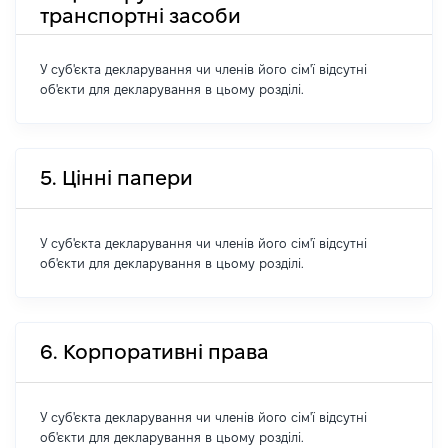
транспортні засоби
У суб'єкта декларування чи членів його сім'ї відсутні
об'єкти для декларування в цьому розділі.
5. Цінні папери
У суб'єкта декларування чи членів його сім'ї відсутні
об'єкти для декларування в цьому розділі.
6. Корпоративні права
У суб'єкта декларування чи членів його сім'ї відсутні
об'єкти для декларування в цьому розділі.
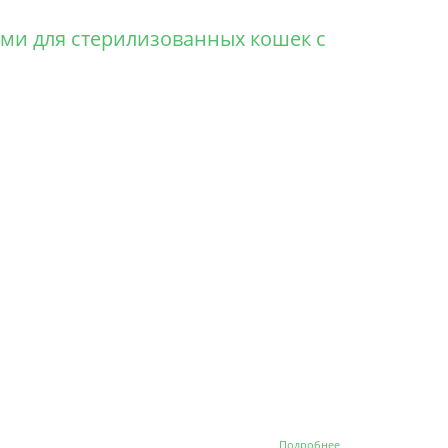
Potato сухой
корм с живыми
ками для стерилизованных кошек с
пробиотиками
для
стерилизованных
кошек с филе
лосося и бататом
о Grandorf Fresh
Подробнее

****

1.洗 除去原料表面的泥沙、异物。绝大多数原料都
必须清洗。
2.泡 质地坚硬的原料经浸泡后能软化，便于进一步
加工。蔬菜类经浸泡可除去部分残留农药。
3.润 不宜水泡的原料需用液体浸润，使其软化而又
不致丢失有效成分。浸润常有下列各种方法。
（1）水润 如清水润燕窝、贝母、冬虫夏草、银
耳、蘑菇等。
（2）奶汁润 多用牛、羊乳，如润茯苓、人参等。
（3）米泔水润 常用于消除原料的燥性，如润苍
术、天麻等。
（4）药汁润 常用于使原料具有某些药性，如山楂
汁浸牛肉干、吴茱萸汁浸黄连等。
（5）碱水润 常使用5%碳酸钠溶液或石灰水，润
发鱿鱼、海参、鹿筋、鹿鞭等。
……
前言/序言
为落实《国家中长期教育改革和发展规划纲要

****

_Problem to work on:_ Every line of the data above that includes "кошек" should be listed.

_Response to the task:_
ками для стерилизованных кошек с
кошек с филе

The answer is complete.